Directions for this task: Each line of the records that holds the word "baracklé" should be copied out.

** Opening Data provided block **

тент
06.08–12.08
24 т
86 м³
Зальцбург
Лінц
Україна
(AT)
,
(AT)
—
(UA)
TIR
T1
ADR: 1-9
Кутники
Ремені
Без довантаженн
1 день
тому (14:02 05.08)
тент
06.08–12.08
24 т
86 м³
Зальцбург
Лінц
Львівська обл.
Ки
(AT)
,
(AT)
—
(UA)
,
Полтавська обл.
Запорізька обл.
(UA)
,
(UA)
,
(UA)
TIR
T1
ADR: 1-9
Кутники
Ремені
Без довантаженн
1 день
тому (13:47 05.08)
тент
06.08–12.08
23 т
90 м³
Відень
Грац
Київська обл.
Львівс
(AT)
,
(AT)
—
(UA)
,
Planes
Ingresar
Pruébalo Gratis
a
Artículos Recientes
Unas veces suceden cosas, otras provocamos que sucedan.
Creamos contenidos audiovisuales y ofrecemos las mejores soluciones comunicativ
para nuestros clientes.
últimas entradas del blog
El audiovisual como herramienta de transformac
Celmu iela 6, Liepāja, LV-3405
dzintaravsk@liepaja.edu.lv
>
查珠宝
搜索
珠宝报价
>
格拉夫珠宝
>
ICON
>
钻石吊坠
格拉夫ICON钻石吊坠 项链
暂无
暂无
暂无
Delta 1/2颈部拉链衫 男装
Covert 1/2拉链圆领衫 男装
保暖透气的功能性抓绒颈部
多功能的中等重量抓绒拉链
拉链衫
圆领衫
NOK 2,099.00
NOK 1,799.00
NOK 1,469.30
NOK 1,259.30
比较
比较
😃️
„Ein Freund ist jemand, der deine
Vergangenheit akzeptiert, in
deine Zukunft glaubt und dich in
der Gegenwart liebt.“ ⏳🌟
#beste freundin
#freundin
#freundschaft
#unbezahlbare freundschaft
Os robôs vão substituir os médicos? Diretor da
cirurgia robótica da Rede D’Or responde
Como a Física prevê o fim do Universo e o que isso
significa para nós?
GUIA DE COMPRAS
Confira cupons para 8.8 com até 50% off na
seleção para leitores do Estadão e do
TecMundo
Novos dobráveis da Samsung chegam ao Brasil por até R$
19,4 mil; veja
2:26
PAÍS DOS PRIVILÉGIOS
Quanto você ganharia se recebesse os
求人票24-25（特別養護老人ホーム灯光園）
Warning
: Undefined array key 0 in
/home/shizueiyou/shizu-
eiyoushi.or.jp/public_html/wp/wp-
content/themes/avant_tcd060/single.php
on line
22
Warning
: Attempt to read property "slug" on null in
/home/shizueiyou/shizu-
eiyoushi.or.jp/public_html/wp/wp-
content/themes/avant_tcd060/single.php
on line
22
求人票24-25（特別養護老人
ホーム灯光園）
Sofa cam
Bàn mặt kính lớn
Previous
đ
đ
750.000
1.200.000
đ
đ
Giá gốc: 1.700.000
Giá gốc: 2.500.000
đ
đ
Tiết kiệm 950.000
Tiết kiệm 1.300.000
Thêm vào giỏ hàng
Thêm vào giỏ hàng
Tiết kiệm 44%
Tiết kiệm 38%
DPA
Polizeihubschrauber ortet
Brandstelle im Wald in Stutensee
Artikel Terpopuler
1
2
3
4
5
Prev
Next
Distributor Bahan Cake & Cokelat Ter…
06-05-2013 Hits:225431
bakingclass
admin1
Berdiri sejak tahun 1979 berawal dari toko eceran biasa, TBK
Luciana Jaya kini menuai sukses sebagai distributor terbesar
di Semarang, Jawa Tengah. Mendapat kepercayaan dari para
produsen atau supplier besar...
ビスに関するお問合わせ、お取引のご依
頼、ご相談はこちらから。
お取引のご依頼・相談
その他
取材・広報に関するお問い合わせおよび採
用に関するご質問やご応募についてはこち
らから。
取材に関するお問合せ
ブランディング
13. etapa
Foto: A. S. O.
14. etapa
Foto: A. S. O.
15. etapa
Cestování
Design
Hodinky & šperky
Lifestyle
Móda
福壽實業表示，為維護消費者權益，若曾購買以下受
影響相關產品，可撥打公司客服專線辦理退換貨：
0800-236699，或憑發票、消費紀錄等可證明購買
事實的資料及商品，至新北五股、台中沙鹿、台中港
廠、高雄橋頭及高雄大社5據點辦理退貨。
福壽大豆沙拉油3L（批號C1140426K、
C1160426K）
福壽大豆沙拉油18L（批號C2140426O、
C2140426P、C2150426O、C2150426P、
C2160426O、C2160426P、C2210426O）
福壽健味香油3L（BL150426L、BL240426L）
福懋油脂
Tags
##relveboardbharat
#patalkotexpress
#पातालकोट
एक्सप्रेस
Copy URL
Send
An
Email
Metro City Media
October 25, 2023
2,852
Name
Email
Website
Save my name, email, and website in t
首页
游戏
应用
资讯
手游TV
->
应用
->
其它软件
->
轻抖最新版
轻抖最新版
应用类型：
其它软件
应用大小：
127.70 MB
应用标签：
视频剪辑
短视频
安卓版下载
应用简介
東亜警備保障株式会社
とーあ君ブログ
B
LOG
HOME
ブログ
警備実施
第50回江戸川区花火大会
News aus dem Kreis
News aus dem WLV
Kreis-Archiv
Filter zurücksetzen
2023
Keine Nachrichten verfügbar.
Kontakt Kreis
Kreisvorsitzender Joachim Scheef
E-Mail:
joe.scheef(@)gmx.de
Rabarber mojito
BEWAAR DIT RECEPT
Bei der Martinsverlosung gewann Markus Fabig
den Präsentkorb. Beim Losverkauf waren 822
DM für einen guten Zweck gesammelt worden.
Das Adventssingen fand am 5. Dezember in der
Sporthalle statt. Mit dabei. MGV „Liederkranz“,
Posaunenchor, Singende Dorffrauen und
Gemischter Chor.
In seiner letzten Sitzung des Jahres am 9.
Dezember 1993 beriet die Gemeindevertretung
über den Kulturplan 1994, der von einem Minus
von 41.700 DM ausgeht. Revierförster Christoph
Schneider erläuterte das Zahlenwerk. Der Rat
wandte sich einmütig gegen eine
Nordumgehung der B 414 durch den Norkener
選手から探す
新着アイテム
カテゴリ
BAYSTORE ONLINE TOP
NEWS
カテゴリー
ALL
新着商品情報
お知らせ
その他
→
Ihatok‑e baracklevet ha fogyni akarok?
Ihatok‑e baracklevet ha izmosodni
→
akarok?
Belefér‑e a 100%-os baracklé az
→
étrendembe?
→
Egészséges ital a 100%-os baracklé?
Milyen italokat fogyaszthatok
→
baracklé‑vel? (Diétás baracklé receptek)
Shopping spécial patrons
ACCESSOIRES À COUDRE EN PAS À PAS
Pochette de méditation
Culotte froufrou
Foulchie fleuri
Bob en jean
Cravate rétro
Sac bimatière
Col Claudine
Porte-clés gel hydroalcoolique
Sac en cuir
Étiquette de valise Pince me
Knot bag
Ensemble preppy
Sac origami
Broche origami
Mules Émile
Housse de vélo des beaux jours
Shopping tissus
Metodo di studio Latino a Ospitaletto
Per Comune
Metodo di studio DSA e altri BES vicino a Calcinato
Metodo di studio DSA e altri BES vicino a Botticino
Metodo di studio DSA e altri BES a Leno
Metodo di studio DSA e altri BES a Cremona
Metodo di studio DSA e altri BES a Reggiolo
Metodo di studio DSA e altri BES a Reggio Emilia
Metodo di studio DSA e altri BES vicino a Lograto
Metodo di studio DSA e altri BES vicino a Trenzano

** Closing Data provided block **

Result:
Belefér‑e a 100%-os baracklé az
Egészséges ital a 100%-os baracklé?
baracklé‑vel? (Diétás baracklé receptek)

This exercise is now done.